Data supplied ::
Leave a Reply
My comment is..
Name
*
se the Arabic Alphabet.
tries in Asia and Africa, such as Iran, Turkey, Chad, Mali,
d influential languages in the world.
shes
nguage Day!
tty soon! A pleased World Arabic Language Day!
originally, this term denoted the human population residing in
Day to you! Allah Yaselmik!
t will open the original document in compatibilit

---

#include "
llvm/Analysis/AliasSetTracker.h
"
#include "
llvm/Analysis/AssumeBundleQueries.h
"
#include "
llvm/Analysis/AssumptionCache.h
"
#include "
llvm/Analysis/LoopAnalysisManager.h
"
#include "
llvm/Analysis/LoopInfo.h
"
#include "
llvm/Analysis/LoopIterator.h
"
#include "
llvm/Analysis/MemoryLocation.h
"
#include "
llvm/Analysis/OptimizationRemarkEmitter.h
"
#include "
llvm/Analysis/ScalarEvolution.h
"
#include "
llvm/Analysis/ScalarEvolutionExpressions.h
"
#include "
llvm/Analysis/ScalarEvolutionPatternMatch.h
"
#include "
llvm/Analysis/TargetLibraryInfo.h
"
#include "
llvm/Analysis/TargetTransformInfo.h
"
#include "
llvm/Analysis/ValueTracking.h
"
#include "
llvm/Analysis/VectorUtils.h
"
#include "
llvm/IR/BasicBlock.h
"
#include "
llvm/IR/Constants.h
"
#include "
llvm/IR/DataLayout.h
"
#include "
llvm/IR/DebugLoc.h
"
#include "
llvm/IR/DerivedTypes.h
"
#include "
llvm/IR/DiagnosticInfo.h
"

What you have to do ::
Starting with the line with "Leave a Reply" above and going on through the line with "t will open", transcribe every line exactly, both ends included, and add nothing.

Answer to the exercise ::
Leave a Reply
My comment is..
Name
*
se the Arabic Alphabet.
tries in Asia and Africa, such as Iran, Turkey, Chad, Mali,
d influential languages in the world.
shes
nguage Day!
tty soon! A pleased World Arabic Language Day!
originally, this term denoted the human population residing in
Day to you! Allah Yaselmik!
t will open the original document in compatibilit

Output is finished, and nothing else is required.